As a big fan of Franco Battiato and his ever changing sonic routes, this album completely threw me off balance. The man has always done things his own way, but the transition he made from his first four progressive rock albums to the minimalist approach found on subsequent albums made my head spin. I guess you could spot certain Stockhausen influences on an album like 'Clic', but they in no way prepared you for the white shimmering nothingness of this, his final minimalist installation, 'L'Egitto Prima Delle Sabbie'.

This album consists of two tracks performed solely on the piano.

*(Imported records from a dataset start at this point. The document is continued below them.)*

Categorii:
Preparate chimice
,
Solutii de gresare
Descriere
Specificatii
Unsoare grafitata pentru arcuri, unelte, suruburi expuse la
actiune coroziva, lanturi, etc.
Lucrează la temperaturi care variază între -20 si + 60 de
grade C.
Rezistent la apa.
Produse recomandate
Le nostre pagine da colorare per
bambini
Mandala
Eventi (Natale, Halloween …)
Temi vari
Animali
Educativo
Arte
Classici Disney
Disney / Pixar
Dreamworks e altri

The opening title track instantly drives home one unequivocal fact: 6 piano notes repeated ad nauseum to the edge of infinity does not make for a cosy dinner soundtrack, and the girl sitting opposite you will most likely kindly ask you to put on an album that isn't stuck in a god forsaken vinyl groove.

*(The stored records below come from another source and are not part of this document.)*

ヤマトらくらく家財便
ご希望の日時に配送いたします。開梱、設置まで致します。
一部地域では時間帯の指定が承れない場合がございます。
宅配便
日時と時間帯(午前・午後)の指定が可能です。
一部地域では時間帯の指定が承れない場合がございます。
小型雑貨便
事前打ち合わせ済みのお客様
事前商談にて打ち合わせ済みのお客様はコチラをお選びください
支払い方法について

There is method to his madness though. The echoing ripple effect of those 6 notes becomes increasingly hypnotic as the track unfolds. New slightly different shadings find their way into the music with a small change in the pauses between the clinkering, as well as a slight difference felt in the harmonics. Getting deeper and deeper into this raw piano abyss, you suddenly start questioning your sanity, sofa and sound system. It lulls you into a huge white landscape much like a Scandinavian wilderness drowned in sparkly snow - feeling as if you've gazed into the sun for far too long with small blobs of blue and purple forming around the corner of your eye in kaleidoscopic patterns and swirls.

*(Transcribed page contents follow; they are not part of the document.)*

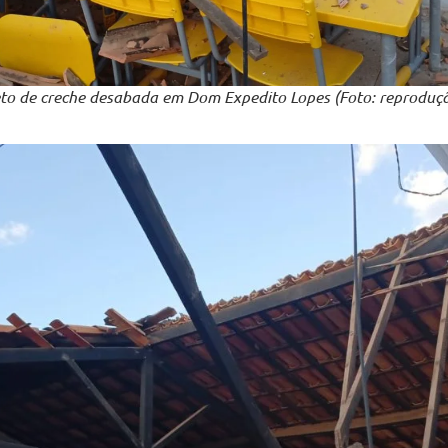
to de creche desabada em Dom Expedito Lopes (Foto: reproduç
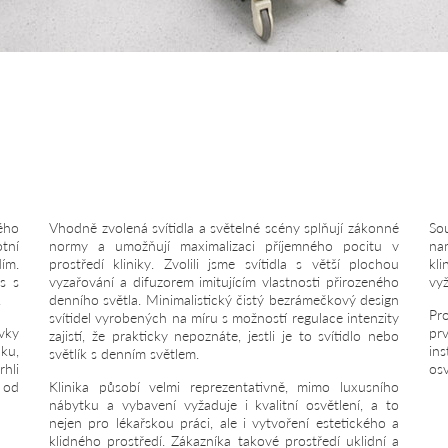
ého
Vhodně zvolená svítidla a světelné scény splňují zákonné
So
otní
normy a umožňují maximalizaci příjemného pocitu v
na
dím.
prostředí kliniky. Zvolili jsme svítidla s větší plochou
kl
s s
vyzařování a difuzorem imitujícím vlastnosti přirozeného
vyž
.
denního světla. Minimalistický čistý bezrámečkový design
Pro
svítidel vyrobených na míru s možností regulace intenzity
vky
pr
zajistí, že prakticky nepoznáte, jestli je to svítidlo nebo
nku,
in
světlík s denním světlem.
rhli
os
 od
Klinika působí velmi reprezentativně, mimo luxusního
.
nábytku a vybavení vyžaduje i kvalitní osvětlení, a to
nejen pro lékařskou práci, ale i vytvoření estetického a
klidného prostředí. Zákazníka takové prostředí uklidní a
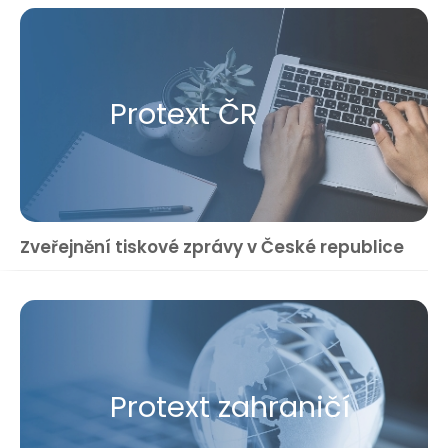
Protext ČR
Zveřejnění tiskové zprávy v České republice
Protext zahraničí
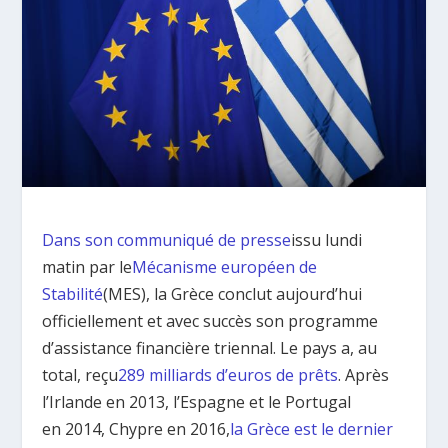
Dans son communiqué de presse
issu lundi
matin par le
Mécanisme européen de
Stabilité
(MES), la Grèce conclut aujourd’hui
officiellement et avec succès son programme
d’assistance financière triennal. Le pays a, au
total, reçu
289 milliards d’euros de prêts
. Après
l’Irlande en 2013, l’Espagne et le Portugal
en 2014, Chypre en 2016,
la Grèce est le dernier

The second cut 'Sud Afternoon' continues in it's predecessor's footprints, only here you get yet another acoustic piano chiming in. The emphasis on repetition and infinitely minuscule enhancement of a certain note still rules the coop, challenging the listener to be abnormally patient and to make something out of the, almost, blank canvas presented to him. It's a gift handed over to you, an abstract one at that.

I think of Battiato as a strange Italian take on Bob Dylan, no really. While they couldn't be further from each other sonically, they both have made their careers out of music without resolving to compromises. It comes from within...always. No sucking up to the fans - no interest in what makes the dollars flow - only a strict artistic focus on the musical journey of themselves, where they want to go next...and how. It may not be to everyone's taste (not even close!), but it's honest and pure. Making music starts with a fire in your stomach. Realising the music without enslaving oneself to certain principles of the day, certain sounds and trends, takes incredible amounts of balls and brains. Something dear ol Franco's never been in shortage of.

This record came out during punk and disco's heyday, and while it sported some of the same characteristics as the ascetic purity of the former - removing itself completely from the wild and shape-shifting days of his early releases, it still manages to convey a similar artistic prowess.....only conveyed majestically and repeatedly in white blinding light notes from a piano.